◆ **What this task involves**:
Line count for "Puglia": state how many lines of the data below include it, and output nothing more.
*** Records for this task Section Begins ***
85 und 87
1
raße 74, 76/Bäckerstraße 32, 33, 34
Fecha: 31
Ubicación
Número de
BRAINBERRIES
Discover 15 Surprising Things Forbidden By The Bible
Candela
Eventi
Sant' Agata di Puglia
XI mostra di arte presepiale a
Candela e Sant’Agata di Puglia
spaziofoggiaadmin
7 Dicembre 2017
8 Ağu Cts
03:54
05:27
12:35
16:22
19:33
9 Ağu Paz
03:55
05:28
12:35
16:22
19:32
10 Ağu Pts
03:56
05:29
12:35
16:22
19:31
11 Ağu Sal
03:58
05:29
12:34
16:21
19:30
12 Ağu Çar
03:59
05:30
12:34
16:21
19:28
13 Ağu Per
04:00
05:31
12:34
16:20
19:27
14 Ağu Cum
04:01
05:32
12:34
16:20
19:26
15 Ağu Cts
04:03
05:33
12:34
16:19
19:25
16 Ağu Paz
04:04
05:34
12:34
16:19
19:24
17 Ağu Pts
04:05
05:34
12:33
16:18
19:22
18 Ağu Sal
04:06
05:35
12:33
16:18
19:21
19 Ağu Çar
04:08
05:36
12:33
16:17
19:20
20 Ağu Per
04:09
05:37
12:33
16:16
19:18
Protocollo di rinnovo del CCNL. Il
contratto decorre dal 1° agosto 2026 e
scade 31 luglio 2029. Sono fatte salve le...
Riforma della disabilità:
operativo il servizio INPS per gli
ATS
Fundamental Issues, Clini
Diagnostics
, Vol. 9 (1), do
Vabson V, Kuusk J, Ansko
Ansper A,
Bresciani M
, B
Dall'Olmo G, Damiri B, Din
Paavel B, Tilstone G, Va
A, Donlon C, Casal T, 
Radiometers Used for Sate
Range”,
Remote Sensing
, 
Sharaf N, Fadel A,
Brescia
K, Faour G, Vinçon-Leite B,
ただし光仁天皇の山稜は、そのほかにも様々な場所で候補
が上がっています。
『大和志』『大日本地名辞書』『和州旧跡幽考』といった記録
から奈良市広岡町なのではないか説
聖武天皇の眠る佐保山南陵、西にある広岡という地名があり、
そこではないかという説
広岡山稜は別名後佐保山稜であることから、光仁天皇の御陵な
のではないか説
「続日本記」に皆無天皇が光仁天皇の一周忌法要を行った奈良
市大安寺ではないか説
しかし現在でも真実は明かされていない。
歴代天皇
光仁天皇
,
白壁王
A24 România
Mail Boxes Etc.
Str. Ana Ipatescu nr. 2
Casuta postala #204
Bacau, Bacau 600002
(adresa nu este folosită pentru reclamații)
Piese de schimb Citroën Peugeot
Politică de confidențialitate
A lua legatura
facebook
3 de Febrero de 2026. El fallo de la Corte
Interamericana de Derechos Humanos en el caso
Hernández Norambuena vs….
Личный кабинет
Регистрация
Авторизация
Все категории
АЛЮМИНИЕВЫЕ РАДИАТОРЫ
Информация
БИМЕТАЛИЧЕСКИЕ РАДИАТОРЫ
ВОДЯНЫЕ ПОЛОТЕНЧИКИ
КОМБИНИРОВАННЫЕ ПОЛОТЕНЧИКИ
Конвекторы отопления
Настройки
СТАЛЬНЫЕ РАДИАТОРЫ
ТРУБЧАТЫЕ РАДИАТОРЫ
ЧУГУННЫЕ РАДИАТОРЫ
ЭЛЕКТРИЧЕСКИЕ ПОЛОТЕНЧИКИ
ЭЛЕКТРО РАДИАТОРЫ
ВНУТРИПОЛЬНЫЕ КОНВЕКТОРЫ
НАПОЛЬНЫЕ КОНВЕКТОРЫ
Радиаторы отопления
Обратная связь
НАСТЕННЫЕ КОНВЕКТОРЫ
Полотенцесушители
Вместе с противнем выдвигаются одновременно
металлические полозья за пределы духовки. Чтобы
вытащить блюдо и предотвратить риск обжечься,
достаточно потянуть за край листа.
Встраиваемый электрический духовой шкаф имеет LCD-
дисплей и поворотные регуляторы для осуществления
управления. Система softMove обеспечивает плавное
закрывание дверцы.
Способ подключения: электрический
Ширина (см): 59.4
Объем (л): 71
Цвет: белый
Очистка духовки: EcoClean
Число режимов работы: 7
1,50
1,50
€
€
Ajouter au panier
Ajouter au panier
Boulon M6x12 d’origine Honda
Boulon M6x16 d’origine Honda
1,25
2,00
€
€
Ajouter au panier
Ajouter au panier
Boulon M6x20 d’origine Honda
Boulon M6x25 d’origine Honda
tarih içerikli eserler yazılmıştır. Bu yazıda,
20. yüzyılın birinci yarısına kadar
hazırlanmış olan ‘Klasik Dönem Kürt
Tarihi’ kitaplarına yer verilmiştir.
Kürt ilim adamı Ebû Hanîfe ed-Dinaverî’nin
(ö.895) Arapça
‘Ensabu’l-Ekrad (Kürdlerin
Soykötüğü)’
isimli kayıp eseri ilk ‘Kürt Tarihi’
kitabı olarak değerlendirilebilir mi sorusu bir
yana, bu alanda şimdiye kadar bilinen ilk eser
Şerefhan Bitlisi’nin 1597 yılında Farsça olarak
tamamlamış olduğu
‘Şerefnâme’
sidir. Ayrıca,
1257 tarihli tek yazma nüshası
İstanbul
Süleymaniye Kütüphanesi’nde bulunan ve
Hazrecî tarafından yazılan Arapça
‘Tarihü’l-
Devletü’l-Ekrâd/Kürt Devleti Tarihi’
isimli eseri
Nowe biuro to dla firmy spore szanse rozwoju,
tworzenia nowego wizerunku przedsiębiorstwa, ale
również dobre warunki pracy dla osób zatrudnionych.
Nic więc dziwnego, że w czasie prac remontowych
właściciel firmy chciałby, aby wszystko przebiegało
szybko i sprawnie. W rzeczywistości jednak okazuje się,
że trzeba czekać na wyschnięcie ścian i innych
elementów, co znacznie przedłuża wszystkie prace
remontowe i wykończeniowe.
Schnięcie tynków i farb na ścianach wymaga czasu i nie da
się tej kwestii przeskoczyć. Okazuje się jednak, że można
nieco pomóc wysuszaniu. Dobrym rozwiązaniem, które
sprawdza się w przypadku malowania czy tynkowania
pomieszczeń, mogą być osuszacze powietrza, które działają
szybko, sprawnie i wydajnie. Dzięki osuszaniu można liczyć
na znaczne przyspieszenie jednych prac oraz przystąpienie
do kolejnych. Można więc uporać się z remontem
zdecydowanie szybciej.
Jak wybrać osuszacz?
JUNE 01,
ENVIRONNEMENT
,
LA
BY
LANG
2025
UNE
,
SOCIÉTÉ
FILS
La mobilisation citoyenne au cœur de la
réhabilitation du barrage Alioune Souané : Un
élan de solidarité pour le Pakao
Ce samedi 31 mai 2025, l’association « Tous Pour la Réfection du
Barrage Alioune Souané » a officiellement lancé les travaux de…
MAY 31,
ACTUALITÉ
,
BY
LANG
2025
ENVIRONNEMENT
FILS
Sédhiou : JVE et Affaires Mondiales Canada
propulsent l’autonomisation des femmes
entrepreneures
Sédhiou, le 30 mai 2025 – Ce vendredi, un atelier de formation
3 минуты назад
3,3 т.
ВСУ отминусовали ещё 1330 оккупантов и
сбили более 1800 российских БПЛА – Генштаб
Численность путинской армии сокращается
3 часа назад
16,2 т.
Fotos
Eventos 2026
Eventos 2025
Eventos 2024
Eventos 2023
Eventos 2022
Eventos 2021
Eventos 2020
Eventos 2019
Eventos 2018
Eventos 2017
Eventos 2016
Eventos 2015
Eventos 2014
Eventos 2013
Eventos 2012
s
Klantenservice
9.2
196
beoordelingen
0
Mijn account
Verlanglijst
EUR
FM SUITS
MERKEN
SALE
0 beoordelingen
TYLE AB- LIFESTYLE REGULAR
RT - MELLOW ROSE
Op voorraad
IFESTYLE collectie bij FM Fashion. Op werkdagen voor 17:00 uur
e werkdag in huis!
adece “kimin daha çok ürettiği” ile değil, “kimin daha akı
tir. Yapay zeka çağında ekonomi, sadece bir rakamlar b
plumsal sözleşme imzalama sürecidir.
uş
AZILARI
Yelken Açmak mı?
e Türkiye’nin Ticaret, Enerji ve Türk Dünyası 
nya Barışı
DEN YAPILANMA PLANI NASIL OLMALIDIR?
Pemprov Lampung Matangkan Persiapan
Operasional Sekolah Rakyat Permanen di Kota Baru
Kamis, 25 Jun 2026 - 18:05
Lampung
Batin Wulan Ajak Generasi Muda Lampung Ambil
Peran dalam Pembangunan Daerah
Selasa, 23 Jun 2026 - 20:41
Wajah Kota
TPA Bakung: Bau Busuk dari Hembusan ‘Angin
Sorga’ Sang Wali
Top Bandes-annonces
*** Records for this task Section Ends ***
◆ **Output**:
2